>>
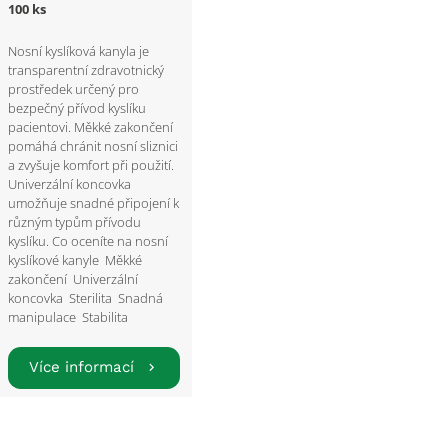
100 ks
Nosní kyslíková kanyla je
transparentní zdravotnický
prostředek určený pro
bezpečný přívod kyslíku
pacientovi. Měkké zakončení
pomáhá chránit nosní sliznici
a zvyšuje komfort při použití.
Univerzální koncovka
umožňuje snadné připojení k
různým typům přívodu
kyslíku. Co oceníte na nosní
kyslíkové kanyle Měkké
zakončení Univerzální
koncovka Sterilita Snadná
manipulace Stabilita
Více informací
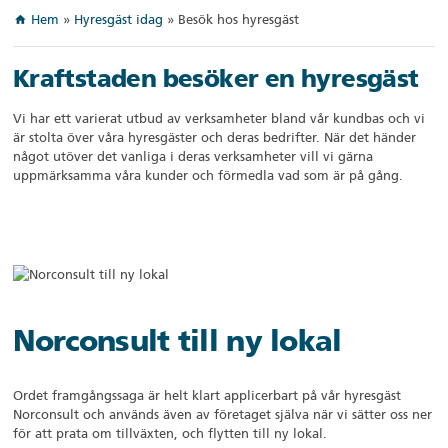
Hem
»
Hyresgäst idag
»
Besök hos hyresgäst
home
Kraftstaden besöker en hyresgäst
Vi har ett varierat utbud av verksamheter bland vår kundbas och vi
är stolta över våra hyresgäster och deras bedrifter. När det händer
något utöver det vanliga i deras verksamheter vill vi gärna
uppmärksamma våra kunder och förmedla vad som är på gång.
Norconsult till ny lokal
Ordet framgångssaga är helt klart applicerbart på vår hyresgäst
Norconsult och används även av företaget själva när vi sätter oss ner
för att prata om tillväxten, och flytten till ny lokal.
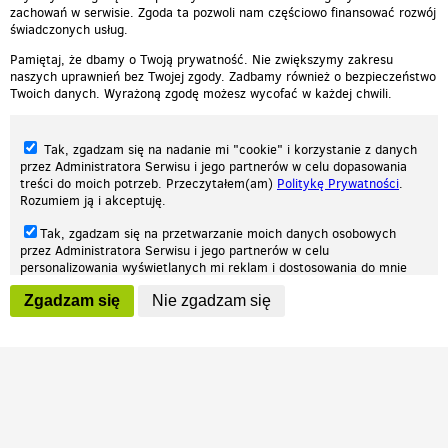
zachowań w serwisie. Zgoda ta pozwoli nam częściowo finansować rozwój
świadczonych usług.
Pamiętaj, że dbamy o Twoją prywatność. Nie zwiększymy zakresu
naszych uprawnień bez Twojej zgody. Zadbamy również o bezpieczeństwo
Twoich danych. Wyrażoną zgodę możesz wycofać w każdej chwili.
Tak, zgadzam się na nadanie mi "cookie" i korzystanie z danych
przez Administratora Serwisu i jego partnerów w celu dopasowania
treści do moich potrzeb. Przeczytałem(am)
Politykę Prywatności
.
Rozumiem ją i akceptuję.
Nasza strona internetowa używa plików cookies (tzw. ciasteczka) w celach
Tak, zgadzam się na przetwarzanie moich danych osobowych
statystycznych, reklamowych oraz funkcjonalnych. Dzięki nim możemy
przez Administratora Serwisu i jego partnerów w celu
indywidualnie dostosować stronę do twoich potrzeb. Każdy może zaakceptować
personalizowania wyświetlanych mi reklam i dostosowania do mnie
pliki cookies albo ma możliwość wyłączenia ich w przeglądarce, dzięki czemu nie
prezentowanych treści marketingowych. Przeczytałem(am)
Politykę
będą zbierane żadne informacje.
Zgadzam się
Nie zgadzam się
Prywatności
. Rozumiem ją i akceptuję.
Zapoznaj się z naszą polityką prywatności
Ok, rozumiem
Wyrażenie powyższych zgód jest dobrowolne i możesz je w dowolnym
momencie wycofać (na podstronie z
ustawieniami prywatności
),
odznaczając wybraną zgodę i klikając przycisk "nie zgadzam się", z
tym, że wycofanie zgody nie będzie miało wpływu na zgodność z
prawem przetwarzania na podstawie zgody, przed jej wycofaniem.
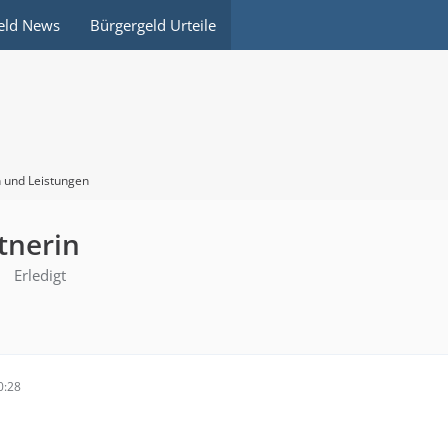
eld News
Bürgergeld Urteile
 und Leistungen
tnerin
Erledigt
0:28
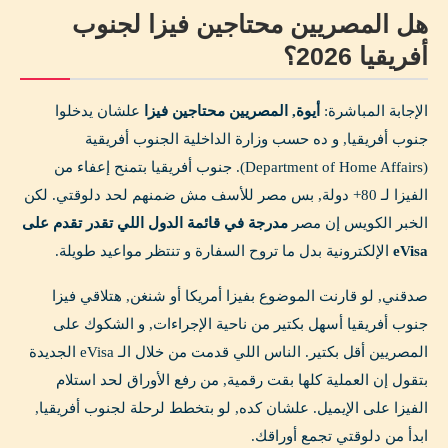
هل المصريين محتاجين فيزا لجنوب
أفريقيا 2026؟
الإجابة المباشرة:
أيوة, المصريين محتاجين فيزا
علشان يدخلوا
جنوب أفريقيا, و ده حسب وزارة الداخلية الجنوب أفريقية
(Department of Home Affairs). جنوب أفريقيا بتمنح إعفاء من
الفيزا لـ 80+ دولة, بس مصر للأسف مش ضمنهم لحد دلوقتي. لكن
الخبر الكويس إن مصر
مدرجة في قائمة الدول اللي تقدر تقدم على
eVisa
الإلكترونية بدل ما تروح السفارة و تنتظر مواعيد طويلة.
صدقني, لو قارنت الموضوع بفيزا أمريكا أو شنغن, هتلاقي فيزا
جنوب أفريقيا أسهل بكتير من ناحية الإجراءات, و الشكوك على
المصريين أقل بكتير. الناس اللي قدمت من خلال الـ eVisa الجديدة
بتقول إن العملية كلها بقت رقمية, من رفع الأوراق لحد استلام
الفيزا على الإيميل. علشان كده, لو بتخطط لرحلة لجنوب أفريقيا,
ابدأ من دلوقتي تجمع أوراقك.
<<
WHAT IS BEING ASKED ▸
Please return every line from the material above where the string "możesz" occurs.

WRITTEN ANSWER ▸
Twoich danych. Wyrażoną zgodę możesz wycofać w każdej chwili.
Wyrażenie powyższych zgód jest dobrowolne i możesz je w dowolnym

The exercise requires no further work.